▸ PROVIDED MATERIAL
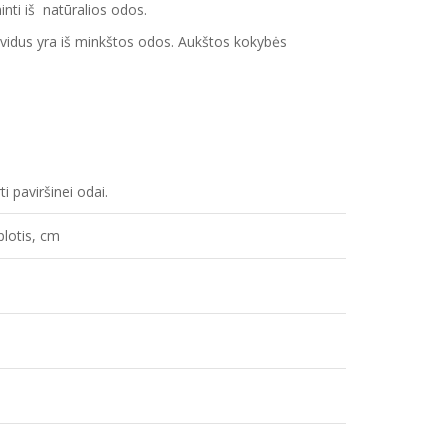
inti iš natūralios odos.
to vidus yra iš minkštos odos. Aukštos kokybės
ti paviršinei odai.
plotis, cm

▸ EXERCISE GOAL
Set the whole listing down again unchanged, apart from the pictures, which are omitted.

▸ REPLY
inti iš natūralios odos.
to vidus yra iš minkštos odos. Aukštos kokybės
ti paviršinei odai.
plotis, cm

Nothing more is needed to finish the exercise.